Complishon: efficient heuristics for code completion

A couple of weeks ago I started prototyping a new code completion backend. The one available in Pharo 8.0 is good-enough to complete variables and messages to literal objects. However, the accuracy of the completion was pretty low because auto completion candidates were sorted alphabetically, and this was even producing completion pauses for large images. This code completion prototype engine, that I originally baptised as Complishon, was based on two ideas: generators and heuristics.

Generators are objects that provide a stream-like interface to consume values generated sequentially. Better with an example.

stream := Generator on: [ :generator |
  generator yield: 1.
  generator yield: 'hello'.
].
stream next.
>>> 1
stream next.
>>> 'hello'

One cool thing about generators is that the generator code will block until we call next. This is particularly interesting when iterating several big collections: we only really iterate them if we need them. And they come by default in Pharo :).

Heuristics, on the other hand, are not funky Pharo objects that come in a library. Heuristics are objects that represent rules. In our case rules for auto completion. Here you have some example of heuristics:

  • chances are I want to autocomplete first the methods defined in my package
  • chances are that a variable called anOrderedCollection will have effectively an OrderedCollection instance

And so on.

If we encode enough of these little rules on objects, we could have a smart enough auto-completion engine that does not require complex algorithms or machine learning models. Not saying that these may not be good, just saying that I wanted a quick solution to make our life easier.

This post talks about the architecture inside the completion engine. What parts are inside it and how they relate. Turns out this prototype grew up and is making it to the big leagues in Pharo 9.0, where it will be called HeuristicsCompletion.

An architecture for lazy code completion

The heuristics completion engine is done out of three main components:

  • lazy fetchers implemented using generators,
  • a completion object that works as a result-set
  • and several completion heuristics that are chosen from the current AST node.

Fetchers

Fetchers are subclasses of CoFetcher. They need to define the method #entriesDo: aBlock iterating a collection. The fetcher framework will take care of creating a streaming API for it using generators.
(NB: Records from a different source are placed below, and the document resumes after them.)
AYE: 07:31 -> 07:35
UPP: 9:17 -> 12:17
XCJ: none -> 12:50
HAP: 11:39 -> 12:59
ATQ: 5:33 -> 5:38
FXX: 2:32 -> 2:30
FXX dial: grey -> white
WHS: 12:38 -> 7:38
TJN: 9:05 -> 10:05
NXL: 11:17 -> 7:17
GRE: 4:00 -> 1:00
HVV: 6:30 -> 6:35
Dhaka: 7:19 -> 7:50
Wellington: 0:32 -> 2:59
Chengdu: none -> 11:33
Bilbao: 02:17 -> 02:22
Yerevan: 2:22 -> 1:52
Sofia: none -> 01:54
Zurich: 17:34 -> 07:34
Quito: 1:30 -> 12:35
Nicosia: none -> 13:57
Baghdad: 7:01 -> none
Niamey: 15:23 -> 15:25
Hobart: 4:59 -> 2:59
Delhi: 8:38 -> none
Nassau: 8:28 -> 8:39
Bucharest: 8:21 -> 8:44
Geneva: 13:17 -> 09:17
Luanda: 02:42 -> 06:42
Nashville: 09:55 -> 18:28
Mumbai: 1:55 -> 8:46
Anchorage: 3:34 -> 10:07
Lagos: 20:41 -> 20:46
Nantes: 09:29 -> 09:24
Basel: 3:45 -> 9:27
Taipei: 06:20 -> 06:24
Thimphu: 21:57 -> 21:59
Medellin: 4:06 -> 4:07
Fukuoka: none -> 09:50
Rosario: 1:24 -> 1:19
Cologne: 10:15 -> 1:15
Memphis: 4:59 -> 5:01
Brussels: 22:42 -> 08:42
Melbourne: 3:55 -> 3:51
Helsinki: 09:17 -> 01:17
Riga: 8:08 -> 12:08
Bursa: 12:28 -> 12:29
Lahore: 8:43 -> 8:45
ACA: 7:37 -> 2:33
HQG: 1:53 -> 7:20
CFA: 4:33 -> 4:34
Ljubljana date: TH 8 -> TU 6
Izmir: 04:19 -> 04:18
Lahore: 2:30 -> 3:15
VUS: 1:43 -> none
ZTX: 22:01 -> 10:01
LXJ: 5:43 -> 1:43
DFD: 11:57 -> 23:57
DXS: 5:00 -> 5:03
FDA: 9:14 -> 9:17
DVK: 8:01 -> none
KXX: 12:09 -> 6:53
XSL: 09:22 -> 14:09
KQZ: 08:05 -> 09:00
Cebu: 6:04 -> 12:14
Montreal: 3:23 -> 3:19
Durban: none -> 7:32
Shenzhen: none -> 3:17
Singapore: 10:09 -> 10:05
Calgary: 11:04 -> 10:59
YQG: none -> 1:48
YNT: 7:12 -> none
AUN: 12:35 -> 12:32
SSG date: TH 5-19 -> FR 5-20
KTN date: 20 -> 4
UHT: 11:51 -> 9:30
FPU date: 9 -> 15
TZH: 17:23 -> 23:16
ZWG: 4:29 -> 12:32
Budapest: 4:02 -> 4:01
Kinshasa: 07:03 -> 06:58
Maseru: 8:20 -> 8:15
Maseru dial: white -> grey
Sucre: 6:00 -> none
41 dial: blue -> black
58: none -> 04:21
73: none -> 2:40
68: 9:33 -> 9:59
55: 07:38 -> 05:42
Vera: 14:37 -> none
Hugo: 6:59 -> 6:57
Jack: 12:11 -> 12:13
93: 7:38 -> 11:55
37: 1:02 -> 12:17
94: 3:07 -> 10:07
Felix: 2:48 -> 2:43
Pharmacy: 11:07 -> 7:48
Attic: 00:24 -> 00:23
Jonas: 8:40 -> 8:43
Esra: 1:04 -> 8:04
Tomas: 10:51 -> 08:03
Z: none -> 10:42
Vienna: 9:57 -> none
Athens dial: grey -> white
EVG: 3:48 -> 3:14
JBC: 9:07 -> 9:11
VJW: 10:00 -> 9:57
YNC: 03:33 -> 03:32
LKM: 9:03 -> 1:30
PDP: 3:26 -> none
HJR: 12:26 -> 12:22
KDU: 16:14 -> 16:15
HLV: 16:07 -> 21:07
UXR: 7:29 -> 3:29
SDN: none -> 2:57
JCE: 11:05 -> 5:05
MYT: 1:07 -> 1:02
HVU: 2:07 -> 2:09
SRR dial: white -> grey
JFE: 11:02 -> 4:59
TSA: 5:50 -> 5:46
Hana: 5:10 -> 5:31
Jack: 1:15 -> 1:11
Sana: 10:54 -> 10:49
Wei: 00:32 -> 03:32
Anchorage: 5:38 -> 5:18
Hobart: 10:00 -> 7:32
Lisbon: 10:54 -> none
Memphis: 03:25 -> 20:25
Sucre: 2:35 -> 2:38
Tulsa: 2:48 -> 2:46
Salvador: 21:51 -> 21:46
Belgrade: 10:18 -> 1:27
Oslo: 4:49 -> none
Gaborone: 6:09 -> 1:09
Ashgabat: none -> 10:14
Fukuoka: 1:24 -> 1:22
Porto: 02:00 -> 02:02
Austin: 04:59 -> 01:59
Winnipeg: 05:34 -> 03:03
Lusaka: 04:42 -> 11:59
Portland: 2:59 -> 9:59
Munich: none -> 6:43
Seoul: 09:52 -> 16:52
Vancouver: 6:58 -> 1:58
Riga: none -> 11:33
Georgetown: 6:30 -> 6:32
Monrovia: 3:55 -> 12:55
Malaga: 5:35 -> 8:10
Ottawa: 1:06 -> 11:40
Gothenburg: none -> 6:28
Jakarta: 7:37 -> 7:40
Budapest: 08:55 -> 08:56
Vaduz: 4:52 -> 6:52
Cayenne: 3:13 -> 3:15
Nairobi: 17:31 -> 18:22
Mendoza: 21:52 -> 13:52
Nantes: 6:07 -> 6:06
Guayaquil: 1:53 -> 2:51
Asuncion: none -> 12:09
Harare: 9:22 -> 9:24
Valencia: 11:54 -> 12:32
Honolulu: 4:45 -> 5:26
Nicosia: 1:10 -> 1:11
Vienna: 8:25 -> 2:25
For example, a simple fetcher can be created and used with:

CoFetcher subclass: #MyFetcher
	instanceVariableNames: ''
	classVariableNames: ''
	package: 'Complishon-Core'
  
MyFetcher >> entriesDo: aBlock [
  1 to: 10000000000 do: aBlock
]

MyFetcher new next >>> 1.

Basic Fetchers

A simple generic fetcher works on a collection.

CoCollectionFetcher onCollection: #( a b b a c )

And an empty fetcher is useful to provide no results

CoEmptyFetcher new

Fetcher combinators

Fetchers can be combined by using simple combinators. A sequence of fetchers, created with the message #,, fetches first the elements in the first fetcher, then in the second one. This also means that the second fetcher will never be executed until the first one is completely consumed, which is an interesting property if it is expensive to calculate.

CoInstanceVariableFetcher new, CoGlobalVariableFetcher new

filter fetcher, created with the message #select:, decorates another fetcher and filters it with a block.

CoInstanceVariableFetcher new select: [ :e | "a condition..." ]

no-repetition fetcher, created with the message #withoutRepetition, decorates another fetcher and filters those elements that were already returned previously by himself.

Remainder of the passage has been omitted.